Growing concerns Scottish powers will be ignored in post-Brexit trade negotiations

Holyrood fears Boris Johnson’s government will disregard devolved powers on food and environmental standards

The SNP has a called for the Scottish parliament to have "a guaranteed role in the development of any future trade arrangements”. Photo: Jeff J Mitchell/Getty Images

Scottish politicians fear Boris Johnson’s government will ignore Holyrood’s devolved powers on food and environmental regulations to secure a post-Brexit trade deal with the United States.

Unearthed reported last week on a leaked briefing prepared for Environment Secretary Theresa Villiers which warned her ministry will come under “significant pressure” from the Department for International Trade (DIT), led by Liz Truss, to weaken the UK’s sanitary and phytosanitary standards (SPS) to secure a trade deal with the US. 

SPS policy refers to regulations preventing products like hormone-fed beef and chlorinated chicken entering the UK. EU food and environmental regulations are generally stronger than those in the US, where food producers can get away with having small quantities of “extraneous materials”, including everything from “rodent filth” to “insect fragments”, in their products. Ground nutmeg sold in the States is allowed to contain an “average of one or more rodent hairs per 10 grams”.

The leaked briefing warns that getting any trade deal is complicated by the fact that “much of SPS policy is devolved” to administrations in Scotland, Wales and Northern Ireland. That means that these bodies could scuttle any deal struck by the government in Westminster that leads to the UK’s food and environmental rules being undermined, if those devolved powers are respected. 

‘Standoff’

Michael Keating, a professor of politics at the University of Aberdeen, said there has been a “standoff” on the issue of food standards between Holyrood and Westminster ever since the Brexit referendum in 2016.

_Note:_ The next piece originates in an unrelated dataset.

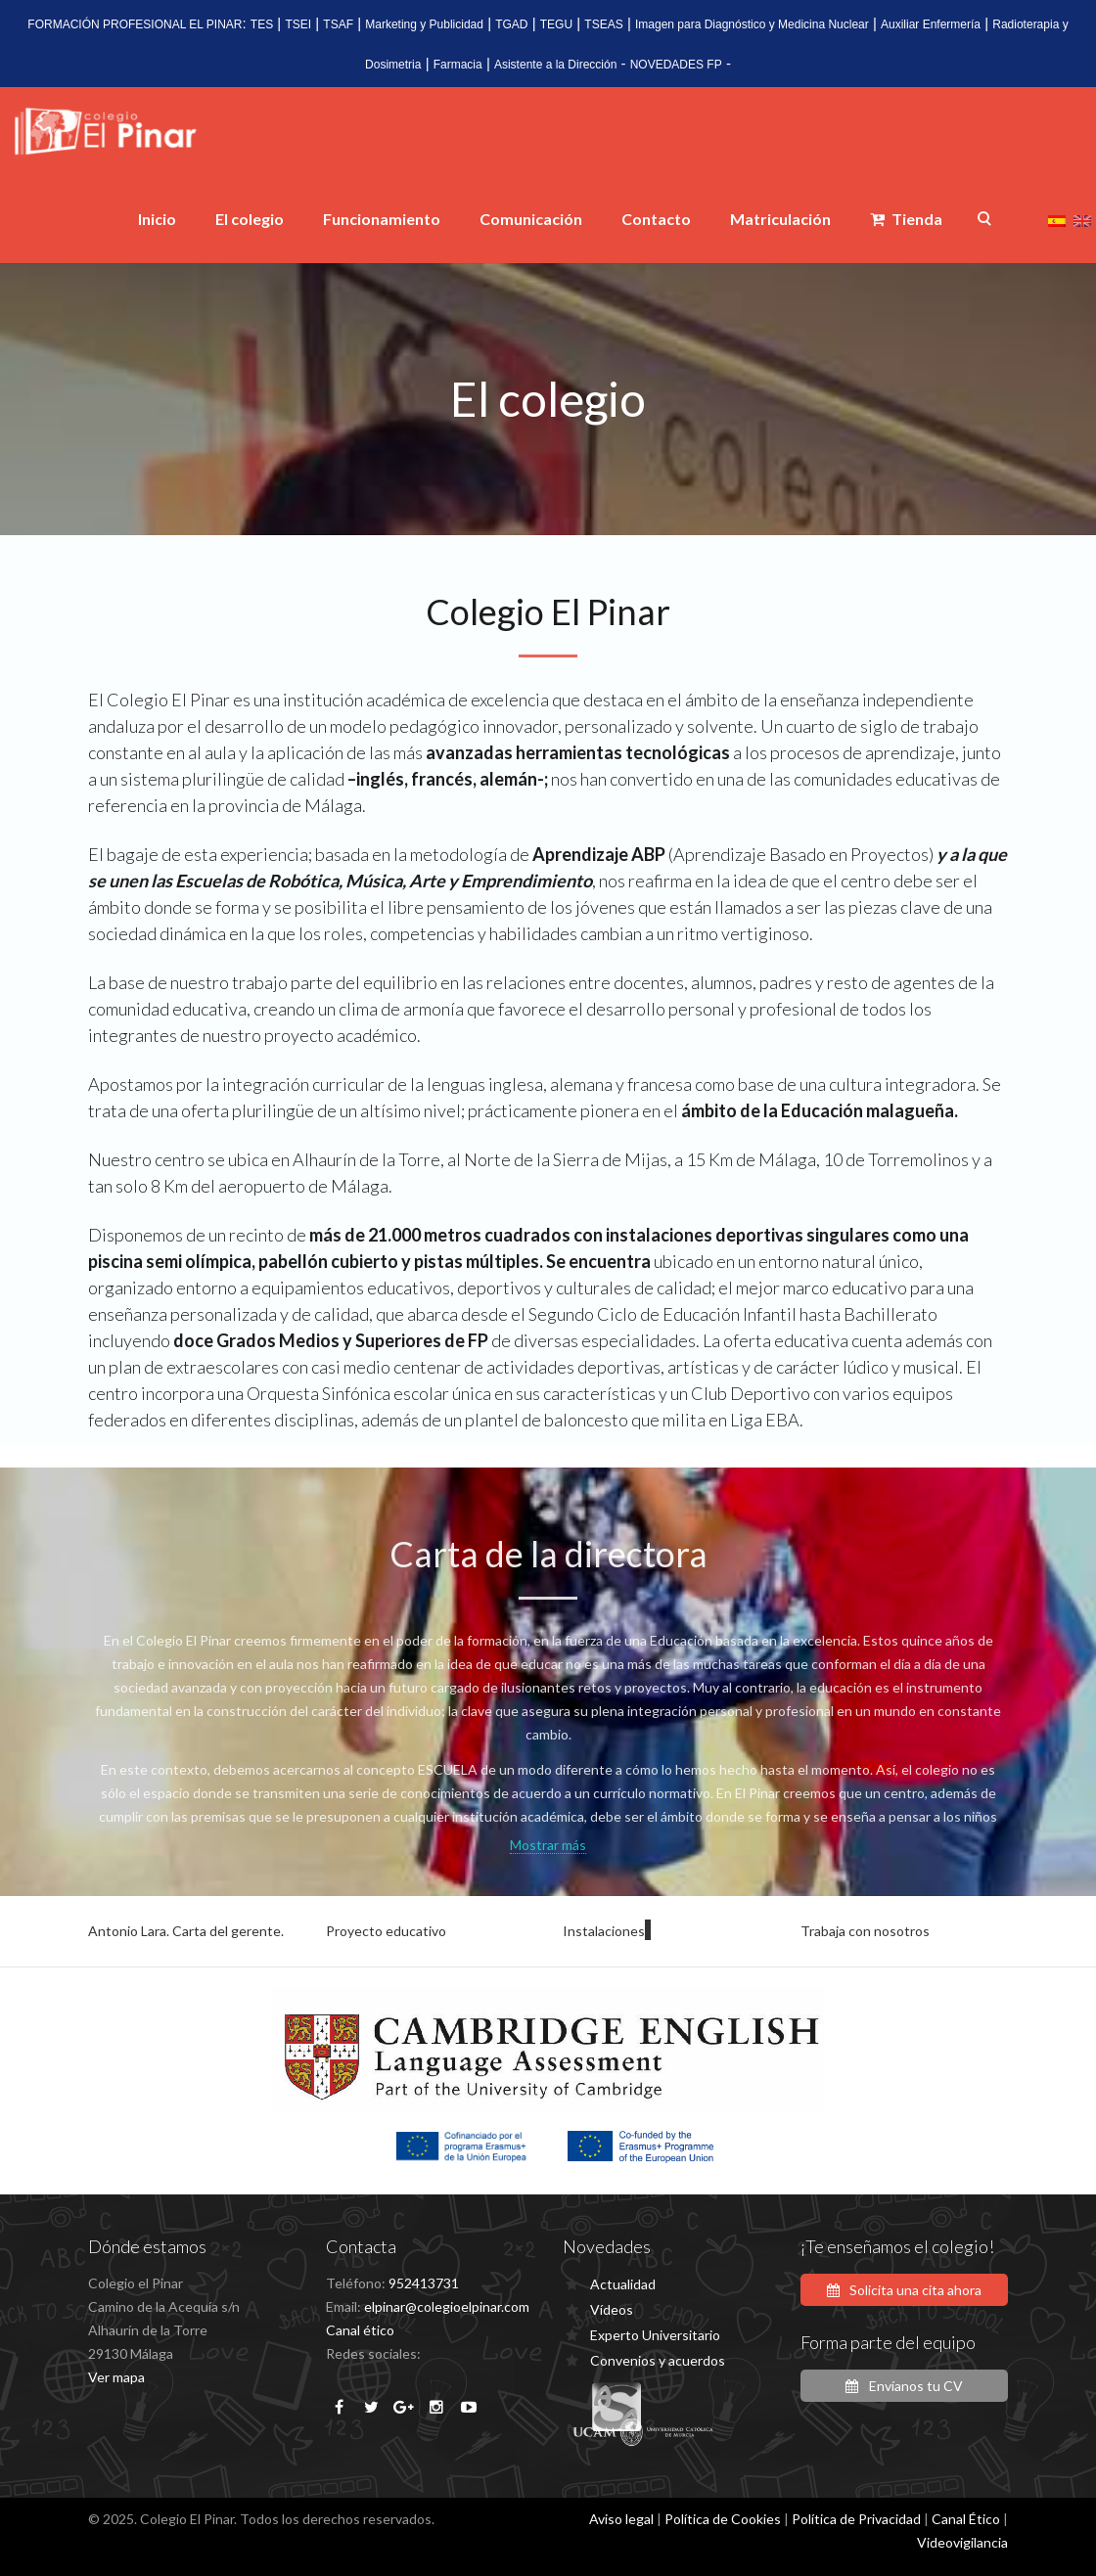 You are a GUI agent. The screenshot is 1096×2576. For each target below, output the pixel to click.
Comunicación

“Food standards are devolved but they’re subject to EU regulation. When we leave the EU, the question is where those powers go back to,” he explained.

“Trade deals are reserved, while regulations are devolved. Does that mean that an international trade deal would cover the devolved administrations as well? If it has lower environmental standards, would that be binding on the administrations?”

Scottish National Party (SNP) MSP Derek Mackay, told Unearthed that Scottish and Welsh ministers raised the issue of food and environmental policy at a recent meeting with Defra. 

Mackay said the SNP is determined to “protect Scotland’s interests in future trade deals” including food standards. He also pointed out that the party has called for the Scottish parliament to have “a guaranteed role in the development of any future trade arrangements”.

The EU also offers protected status for food products made in member states. Scottish politicians in particular are protective of the special status given to products like Scotch whiskey and Scottish smoked salmon. British farmers fear that trade deals with non-EU countries could force producers to compete with a flood of cheap food imports into the UK. The leaked document states that agreeing to reduce SPS standards would “reduce trust” in British exports.

The devolved administrations in Scotland and Wales are described in the document as holding strong views on hormone treatments and Genetically Modified (GM) crops. 

Unearthed understands that the Scottish government has been alarmed by recent suggestions by Johnson that the UK will ditch EU rules on GM crops after Brexit

The Prime Minister used his first speech in the House of Commons to call for the “liberation” of “the UK’s extraordinary bioscience sector from anti-GM rules.” He said: “Let’s develop the blight-resistant crops that will feed the world.”

There’s also a possibility that any move by Westminster to ignore Scottish powers on SPS could increase calls for a new independence referendum. Polls have shown rising support for a second referendum since Johnson came to power. 

In response to our original story on the Defra briefing, spokesman for the department said it did not comment on leaked documents. He then stated: “The UK is a world leader on animal welfare and environmental standards, and this will only continue to improve after we have left the EU.”